ABSTRACT

This site-based research on the impacts of energy derivation in the China-Myanmar border provinces showed both environmental and economic effects of China’s energy sourcing in Myanmar. Hydropower, the focus of this research, is one form of energy that relies on a moving resource and thus affects vast transboundary areas. Within the local socio-ecological system it is nearly impossible to separate environmental effects, including the surge in carbon release discussed here, from economic ones. The targeted areas of Shan and Kachin States show significant socio-economic as well as ecological impacts on the entire area, including the large-scale displacement of rural producers.

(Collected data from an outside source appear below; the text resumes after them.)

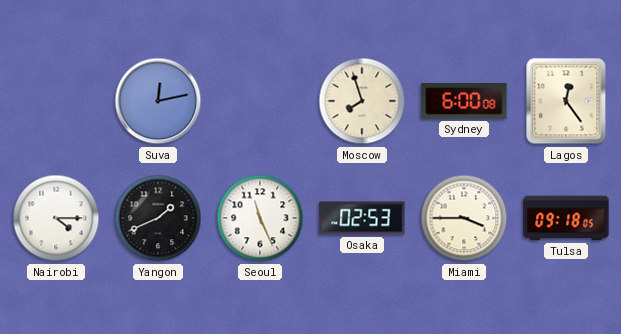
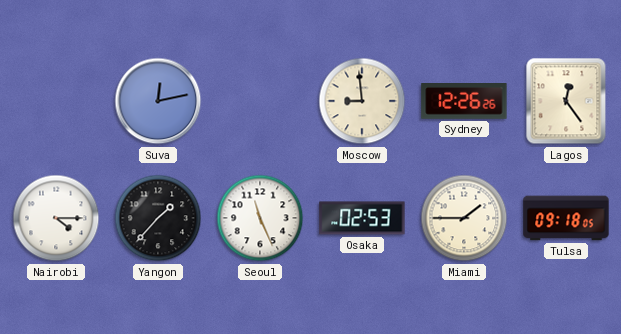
Moscow: 7:57 -> 8:59
Sydney: 6:00 -> 12:26
Yangon: 1:41 -> 1:37
Miami: 3:45 -> 1:45
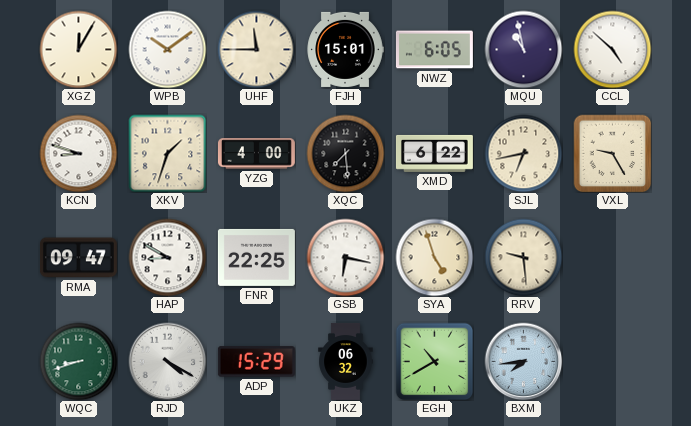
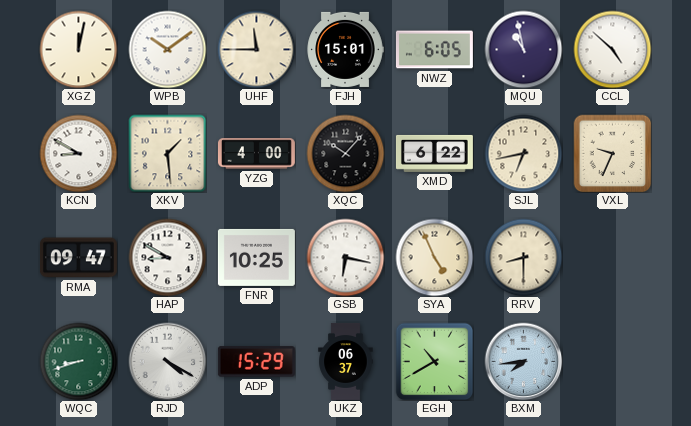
XGZ: 12:05 -> 12:02
KCN: 8:48 -> 8:50
XKV: 1:33 -> 1:29
XQC: 7:29 -> 10:07
VXL: 9:25 -> 9:34
FNR: 22:25 -> 10:25
SYA: 4:57 -> 4:56
RRV: 9:29 -> 8:30
UKZ: 06:32 -> 06:37
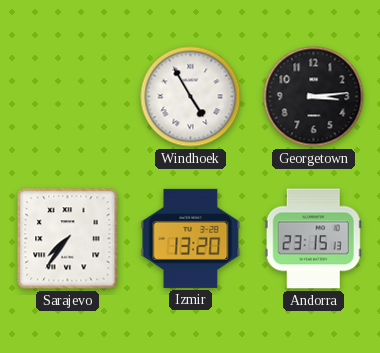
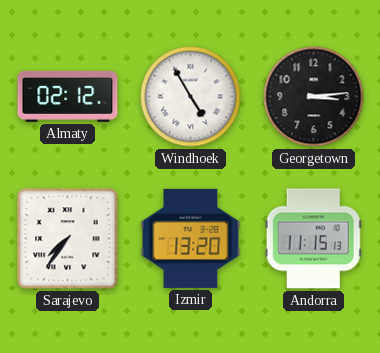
Almaty: none -> 02:12
Andorra: 23:15 -> 11:15
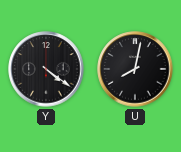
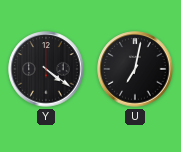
U: 8:02 -> 7:02
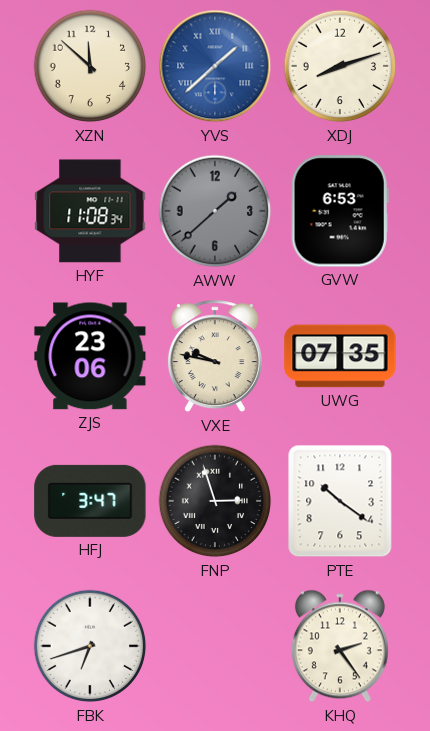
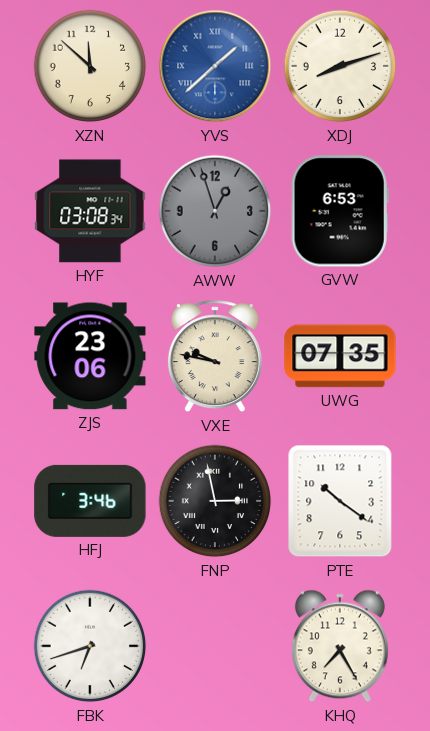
HYF: 11:08 -> 03:08
AWW: 1:38 -> 12:57
HFJ: 3:47 -> 3:46
FNP: 2:57 -> 2:58
KHQ: 2:24 -> 7:25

In the still predominantly agricultural economy of Myanmar, the significant loss and deforestation of land to large-scale hydro-energy projects is directly responsible for increased carbon release as well as income loss for local producers filling regional demand. Environmentally, the construction of dam projects leads to large areas of deforestation and hence less atmospheric carbon absorption; further, deforestation resulting in the loss of some surrounding watershed ecosystem services has also led to soil erosion, lost soil fertility, and loss of biodiversity. In particular, large-scale hydro-energy projects, of necessity constructed in rural and thus productive areas, submerge an average of several hundred hectares of productive land and sequester hundreds more for the securitization of the area around the facility. There is displacement and economic instability for cultivators, and loss of the crops and livestock pasturage upon which the local, national, and regional economies rely. The “renewable” resource, water, thus risks becoming non-renewable because it is now unsustainably derived under rapidly rising demand conditions. Further, the derivation and capture processes as well as the transmission of the derived electricity further stress other ecosystem components that are the essential bases of the current economy.